Keep writing the best book you can even when you are selling your other books because it is the smart thing to do. Any successful Indie author will tell you the same thing. Write a good book, make it professional, publish it, and then as soon as you can move on to writing the next one. If readers like your work, they will devour what you wrote and demand more. You will hear from them on your social media sites or via email asking for the next and the next and the next. Stay excited about what you are doing. Treat writing like it is your job and it will become your job if the book is good, not just an inspired hobby.

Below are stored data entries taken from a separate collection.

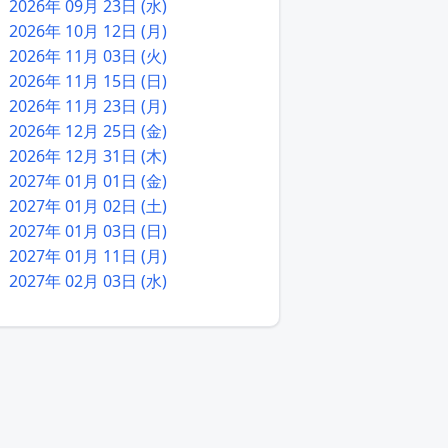
2026年 09月 23日 (水)
2026年 10月 12日 (月)
2026年 11月 03日 (火)
2026年 11月 15日 (日)
2026年 11月 23日 (月)
2026年 12月 25日 (金)
2026年 12月 31日 (木)
2027年 01月 01日 (金)
2027年 01月 02日 (土)
2027年 01月 03日 (日)
2027年 01月 11日 (月)
2027年 02月 03日 (水)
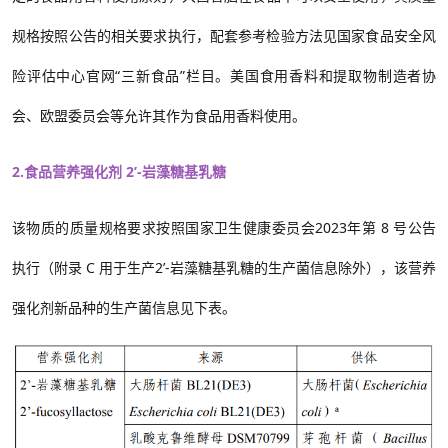
规格
按照公告的相关要求执行，配套参考检验方法见国家食品安全风
险评估中心官网“三新食品”栏目
。
美国食用香料和提取物制造者协
会、欧盟委员会等
允许
其作为食品用香料使用
。
2.食品营养强化剂 2’-岩藻糖基乳糖
该物质的质量规格要求按照国家卫生健康委员会2023年第 8 号公告
执行（附录 C 用于生产2’-岩藻糖基乳糖的生产菌信息除外），该营养
强化剂新品种的生产菌信息见下表。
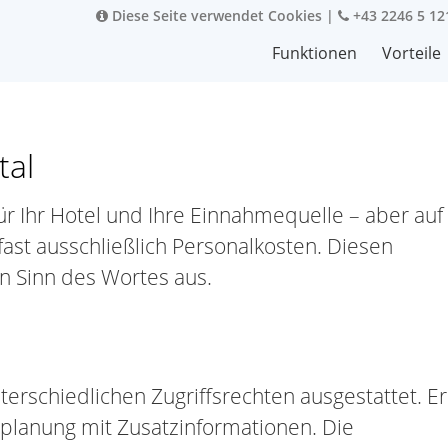
Diese Seite verwendet Cookies
|
+43 2246 5 12
Funktionen
Vorteile
tal
für Ihr Hotel und Ihre Einnahmequelle – aber auf
ast ausschließlich Personalkosten. Diesen
en Sinn des Wortes aus.
nterschiedlichen Zugriffsrechten ausgestattet. Er
nplanung mit Zusatzinformationen. Die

#6 Be patient about your earnings
My first sales were $35. Ten months, nine books published, and now I'm finally making a modest living and paying most of my bills with my earnings. I'm not drinking champagne and buying sports cars, but I'm also not getting dressed at seven to head to the office either. For me this is about perspective. People talk about Amanda Hocking or John Locke as if their success happened overnight. It didn't. They put in their writing time, wrote books that people bought, and worked hard to get where they are now. My guess is even the most amazing authors hit this point and were simply grateful about how good it is to be living the writer's life period. At seven in the morning, I'm getting a cup a coffee, checking emails, and talking to my readers on Facebook. Or I'm looking over what I wrote yesterday. Or writing madly trying to get out what I woke up thinking about. Everything beyond this point of my journey will feel extraordinary.
A writer friend shared that she made $27,000 in two weeks on her second book. Yet another is making on her sales of two books every month what I make on my nine. There is definitely magic in this business and it belongs to the readers much more than to writers. Finding your readers is a challenge. Keeping them interested is a challenge. And success is a combination of factors that makes your readers happy and willing to buy your future books. You have the find the right combination for you and your work.
And you have to be patient and keep writing new books while you work on selling existing ones.